Os Jugulares deste mundo, não sabem como se processam os mercados em altura de crise.

Pela auto-regulação dos mercados após períodos de crise, entende-se o fenómeno em que a curva da procura e a curva da oferta se tocam e em que os agentes económicos que defendem a procura e a oferta chegam a um determinado consenso quanto ao preço. Ou seja, quando existe um equílibrio de forças em jogo (compradores e vendedores). Isto é um dos BaBas da economia, como vossas senhorias devem porventura desconhecer. A auto-regulação dos mercados pode ter ou não dedo da intervenção estatal. Essa intervenção reveste o cariz de políticas monetárias ou políticas orçamentais.

Como também deve ser vosso conhecimento, o governo Português já emitiu por diversas vezes títulos de dívida pública. Não vos vou explicar o que é dívida pública. Nos títulos de dívida pública, cabe ao governo através do Ministério das Finanças e das entidades que regulam a emissão de títulos de dívida pública estabelecer a quantidade de títulos a emitir e o objectivo financeiro a obter com a emissão de títulos.

Como também devem saber, a cotação dos títulos de dívida pública e os juros que lhes são indexados nos mercados, dependem de vários factores: políticas económicas financeiras, monetárias e orçamentais que o estado está a desenvolver no plano interno, as políticas externas que o estado desenvolve (neste caso com os parceiros europeus) o nível de inflacção actual, o nível de necessidade do Estado em relação ao investimento de capitais na sua economia, o nível de endividamento do Estado perante instituições bancárias ou outros Estado, e está claro, a análise que é feita pelas Agências de Rating.

As Agências de Rating, como sabem, consideraram negativamente a actuação do Governo Socialista. De acordo com as políticas económicas, financeiras, monetárias e orçamentais que está a tomar com os sucessivos PEC´s, com a dívida externa devida a alguns dos parceiros europeus, com a extrema necessidade de investimento que o estado português necessita e que já não obter dos grandes grupos bancários mundiais e de outros estados (designação correcta: corte de linha de crédito) e de acordo, com as debilidades e dificuldades que o Estado Portugues apresenta em cumprir as suas obrigações a médio e longo-prazo.

Como se não bastasse, também deve ser do vosso conhecimento o facto de algumas dessas mesmas agências de rating terem cotado como “lixo” algumas empresas públicas e semi-públicas Portuguesas, o que de entre outros factores, lhe garante também difíceis acessos a novas linhas de crédito.

Como deve ser de vosso conhecimento, as mesmas agências de rating cotaram o Estado Português com um ranking que o revela incapaz de fazer frente às dificuldades económicas e financeiras pelo qual o país passa.

Está bem.
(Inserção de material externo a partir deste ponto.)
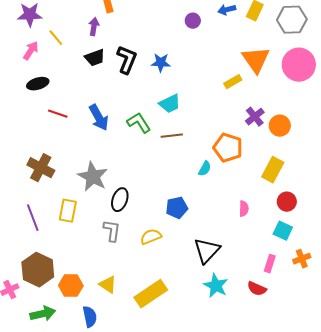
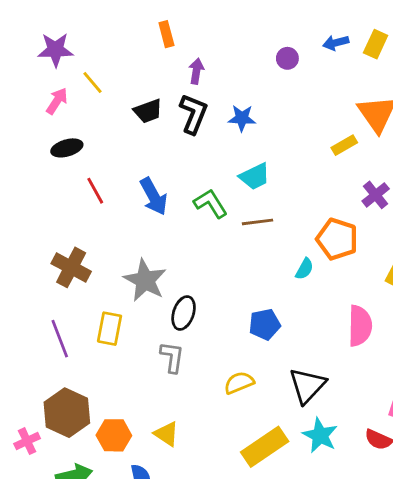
purple arrow: (94, 27) -> (196, 71), moved
red line: (58, 114) -> (95, 191), turned 42
pink semicircle: (244, 209) -> (360, 326), size x1.8
yellow semicircle: (151, 237) -> (239, 383), moved
yellow rectangle: (151, 294) -> (265, 447), moved

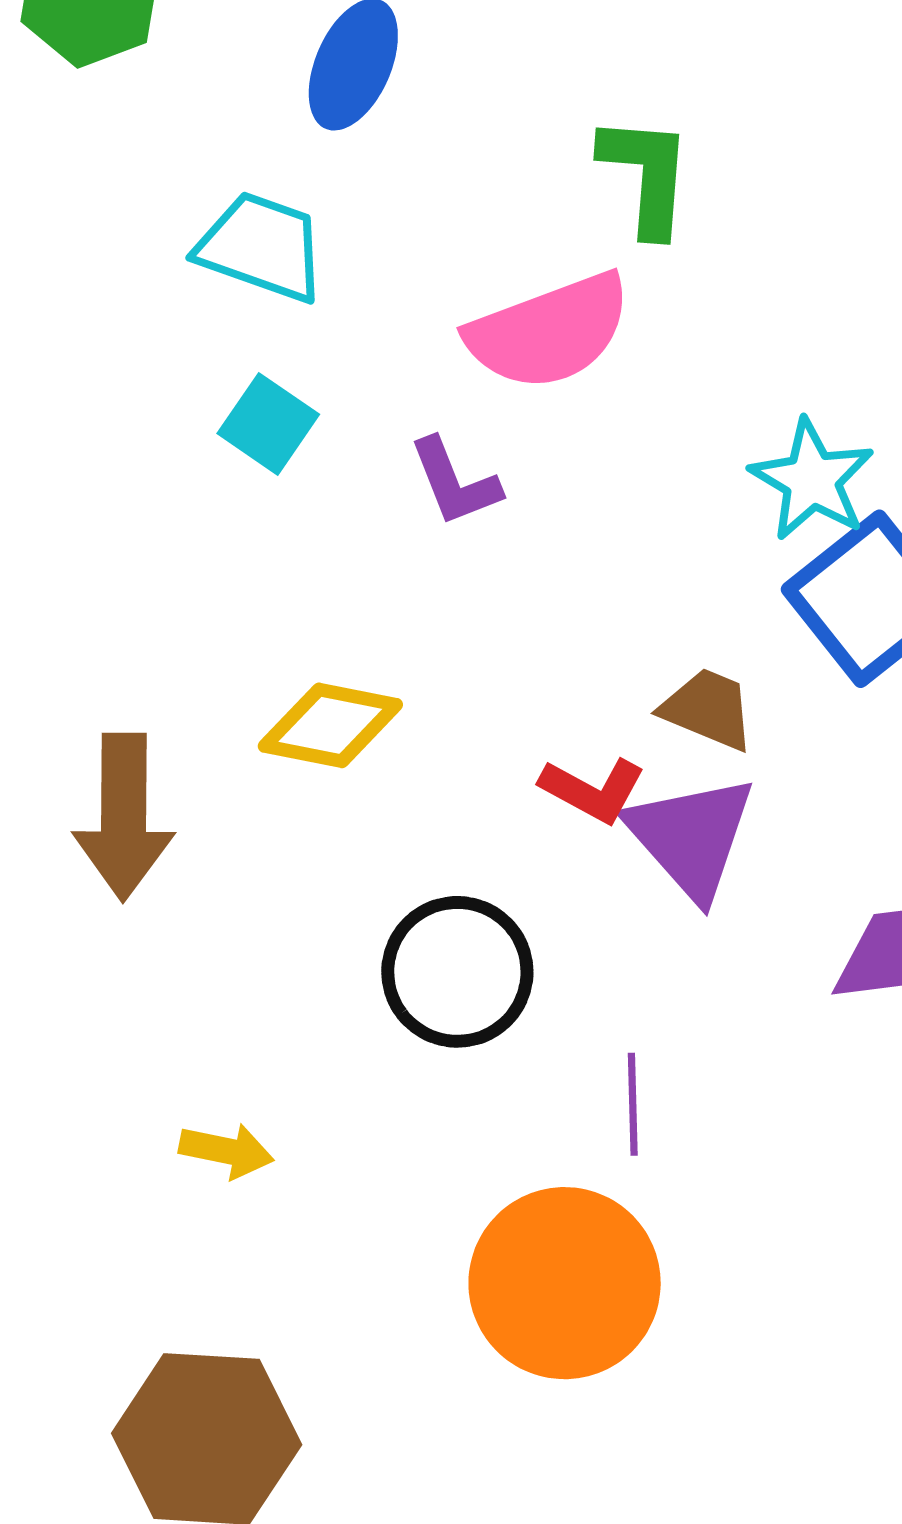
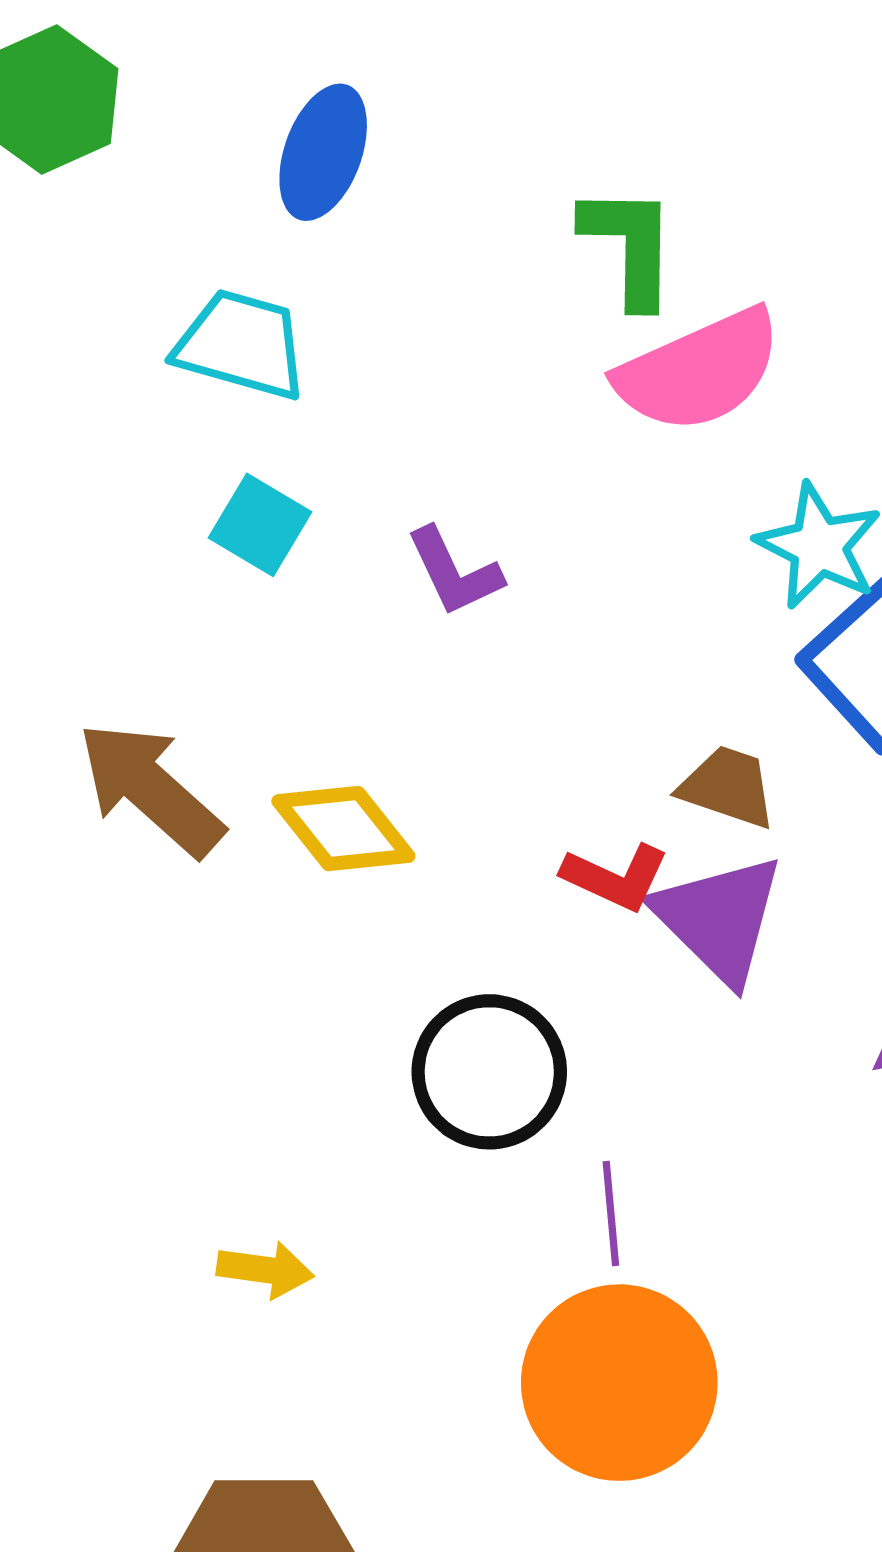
pink semicircle: (549, 331) -> (699, 371), moved
yellow diamond: (330, 725) -> (343, 829), turned 44
brown arrow: (124, 817) -> (151, 789), moved, turned 135
purple line: (633, 1104) -> (611, 1214), moved

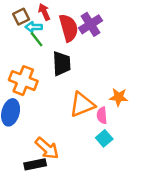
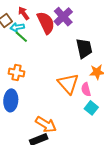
black trapezoid: (62, 64) -> (84, 48), moved
orange cross: (23, 81) -> (17, 73), size x0.7
orange triangle: (82, 105) -> (68, 84), turned -40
Podem vir com a teoria da conspiração, que essas agências de rating são agências privadas onde os consultores fazem o que bem lhes apetece sobre as políticas dos Estados que analisam. Para resolver esse assunto, porque é que não vão ter com o supra-europeísta Mário Soares e lhe pedem que chateie os tipos lá de bruxelas a de uma vez por todas oficializar uma agência de rating europeia? Não pedem, porque se bem me lembro, foi o Bloco de Esquerda que um dia palpitou apresentar uma solução para esse problema nesses moldes. E como se sabe, vocês adoram fazer piadas sobre o PCP e sobre o Bloco de Esquerda. Uh, que escumalha nojenta!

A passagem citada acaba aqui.